Noch härter wirkt der Befund, wenn man das Jahreshonorar aus kuratorischer Arbeit betrachtet: 61,5 % der Befragten geben an, im letzten Jahr unter 10.000 Euro (netto) verdient zu haben; 26,9 % lagen zwischen 10.000 und 19.999 Euro. Höhere Bereiche kommen nur in kleinen Anteilen vor. Kuratieren erscheint damit für viele nicht als tragfähige Erwerbsbasis, sondern als Patchwork-Baustein – oder als Beruf, der nur funktioniert, wenn man ihn querfinanziert.
Genau das spiegelt die Frage nach weiteren Einkommensquellen: 21,4 % sagen, sie hätten keine zusätzlichen Quellen; die größte Gruppe nennt einen Job innerhalb der Kulturbranche (45,2 %). Außerdem tauchen Unterstützungsmodelle auf – etwa durch Partner:in/Familie (9,5 %) – und weitere kleine Anteile von Nebenjobs außerhalb der Kultur oder sozialen Leistungen. Hinter diesen Kategorien steckt eine Strukturfrage: Wer keine Rücklagen hat, wer keine familiäre Absicherung besitzt, wer nicht dauerhaft zusätzliche Arbeit leisten kann, wird aus dem Feld gedrängt – und mit ihm gehen Perspektiven, Diversität und Erfahrung verloren.

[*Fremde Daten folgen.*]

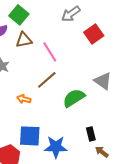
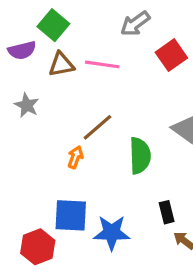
pink line: (50, 52) -> (102, 64), moved, turned -50
green semicircle: (74, 98) -> (140, 156), turned 120
orange arrow: (24, 99) -> (75, 157), moved, turned 96

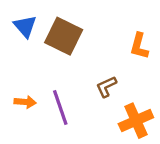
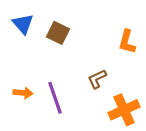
brown square: (64, 36) -> (58, 33), size x0.7

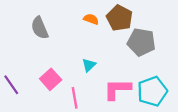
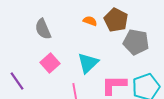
cyan triangle: (89, 65) -> (88, 63), size x1.6
pink square: (51, 79) -> (50, 63), moved

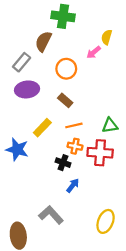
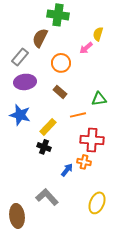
orange line: (74, 125) -> (78, 115), moved
green triangle: (110, 125) -> (99, 99), moved
yellow rectangle: (42, 128) -> (48, 127), moved
orange cross: (75, 146) -> (84, 162), moved
blue star: (17, 149) -> (20, 115), moved
black cross: (63, 163) -> (44, 147), moved

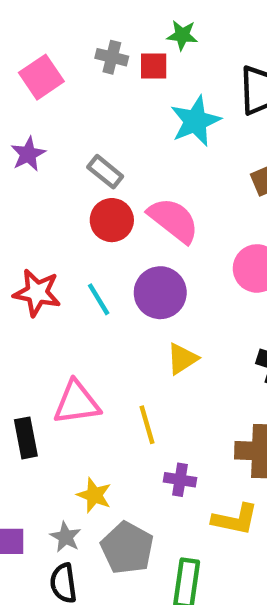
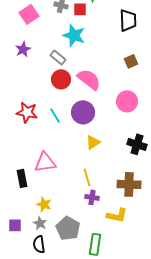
cyan star: (195, 121) -> (74, 35), moved, turned -30
yellow line: (147, 425) -> (87, 177), moved
yellow star: (94, 495) -> (44, 204), moved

Auch bei der Vertragspraxis zeigt sich Unsicherheit. Nur 15,4 % erhalten immer vertragliche Regelungen zu Honorar und Leistung; jeweils 34,6 % sagen „meistens“ bzw. „selten“, und 15,4 % bekommen nie klare vertragliche Absprachen. Das ist nicht nur ein administratives Problem, sondern ein Macht- und Risikothema: Wenn Leistung, Umfang und Vergütung nicht sauber definiert sind, steigt die Wahrscheinlichkeit von unbezahlter Mehrarbeit – und die Hemmschwelle, über Geld zu sprechen, bleibt hoch.
Die demografischen Angaben unterstreichen den Widerspruch zwischen Qualifikation und Bezahlung: Zwei Drittel der Befragten ist im Kernalter der Berufsausübung (Schwerpunkt 30–49) und hoch ausgebildet – 78,6 % nennen als höchsten Abschluss einen Master. Gleichzeitig beschreiben Kommentare von Teilnehmer:innen der Studie eine Mischung aus Leidenschaft und Erschöpfung: Man liebe den Job, aber könne „keine Rücklagen bilden“; man fürchte, beim Verhandeln als „Störenfried“ zu gelten oder „auf einer schwarzen Liste zu landen“; und der Satz „Früher machten wir unser Hobby zum Beruf – und heute wird unser Beruf zum Hobby gemacht“ bringt die Abwärtsspirale bitter auf den Punkt.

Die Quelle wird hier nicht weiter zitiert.